Bushfire recovery to bloom as Yankalilla nursery grows

GROW: District Council of Yankalilla coastal conservation officer Corey Jackson, Yankalilla Community Nursery volunteer Sally John, mayor Glen Rowlands, and volunteer Michael De Boo hold tiny seedlings which will grow into large drooping sheoaks for glossy-black cockatoos. Photo: Dani Brown.
GROW: District Council of Yankalilla coastal conservation officer Corey Jackson, Yankalilla Community Nursery volunteer Sally John, mayor Glen Rowlands, and volunteer Michael De Boo hold tiny seedlings which will grow into large drooping sheoaks for glossy-black cockatoos. Photo: Dani Brown.

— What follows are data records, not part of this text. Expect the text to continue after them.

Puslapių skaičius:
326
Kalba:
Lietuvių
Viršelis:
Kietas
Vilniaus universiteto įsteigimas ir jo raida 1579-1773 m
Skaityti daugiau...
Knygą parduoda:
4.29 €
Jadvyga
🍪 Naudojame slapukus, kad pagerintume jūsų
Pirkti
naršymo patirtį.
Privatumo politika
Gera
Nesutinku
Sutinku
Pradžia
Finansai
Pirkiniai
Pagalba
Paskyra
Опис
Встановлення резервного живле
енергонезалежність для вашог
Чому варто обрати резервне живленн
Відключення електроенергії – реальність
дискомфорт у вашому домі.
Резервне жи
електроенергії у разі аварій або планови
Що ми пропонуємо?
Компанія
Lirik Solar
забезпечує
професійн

Yankalilla Community Nursery is one of three Australian sites that are part of a mission to plant one million trees over the next five years in response to the country's 2019-20 bushfires.

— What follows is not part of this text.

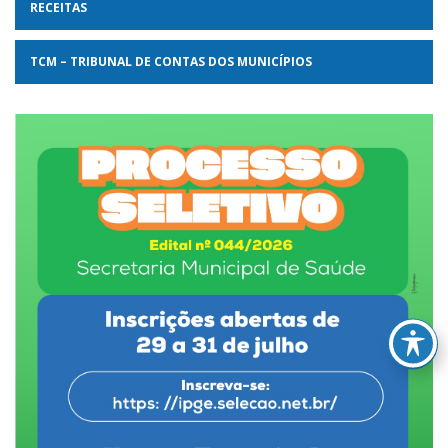
RECEITAS
TCM – TRIBUNAL DE CONTAS DOS MUNICÍPIOS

The nursery will expand to grow more than double its usual amount of seedlings thanks to a Bushfire Recovery Grant from the Foundation for National Parks and Wildlife (FNPW).

Volunteers will be able to plant a total of 40,000 trees and associated plants to support recovery of the Mount Lofty to Kangaroo Island Connection, plus help with revegetation on the scorched island.

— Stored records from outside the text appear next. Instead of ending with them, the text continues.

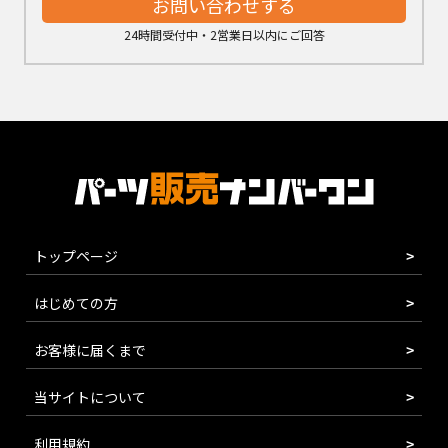
お問い合わせする
24時間受付中・2営業日以内にご回答
トップページ
はじめての方
お客様に届くまで
当サイトについて
利用規約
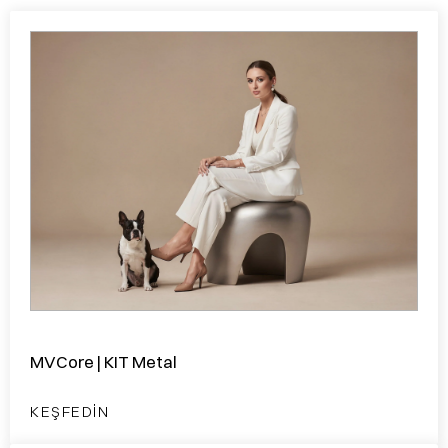
MVCore | KIT Metal
KEŞFEDIN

There will be a focus on building the drooping sheoak populations across the Fleurieu Coast to provide more food and habitat for the glossy-black cockatoo flocks affected by the Kangaroo Island fires.

District Council of Yankalilla coastal conservation officer Corey Jackson said the birds were once common on the Fleurieu Peninsula but retreated to Kangaroo Island in the 1970s.

It is believed one flock was lost in the fires on the south-west part of the island, and many have stayed on the island's northern coast, where they have heavily fed on the remaining trees.

Mr Jackson hoped the nursery's work would bring relief to the birds impacted by the bushfires.

"We weren't affected but we are between the two regions affected of Kangaroo Island and the Adelaide Hills," he said.

"Our ultimate goal has always been to plant and restore native vegetation and this grant will ensure we can expand our scope to regenerate even more land affected by the bushfires."

GROW: Yankalilla Community Nursery volunteer Sally John, District Council of Yankalilla coastal conservation officer Corey Jackson and mayor Glen Rowlands, and volunteer Michael De Boo at the nursery. Photo: Dani Brown.

GROW: Yankalilla Community Nursery volunteer Sally John, District Council of Yankalilla coastal conservation officer Corey Jackson and mayor Glen Rowlands, and volunteer Michael De Boo at the nursery. Photo: Dani Brown.

He said the council had been working to bring the glossy-black cockatoos back to the mainland for a number of years, with various vegetation projects providing food and habitat across the district.

The extra plants will be planted at current project sites at Wirrina and Cape Jervis, at Normanville sand dunes, and private and public land sites at Sellicks, in the northern part of the council area, in partnership with the City of Onkaparinga.

To house the thousands more plants to be grown, the nursery site will be expanded, and funds will go towards fencing, nursery benches, potting structures, and a portable toilet for volunteers.

"We had limited space on what we could grow, so this grant has meant an expansion of the nursery and improvement of the facilities," he said.

"We'll move further into the depot and we're changing the pot size to fit more plants, and we're changing the irrigation to low flow use to reduce water usage."

He said such work would not be able to occur without the FNPW grant - it was four times his yearly budget.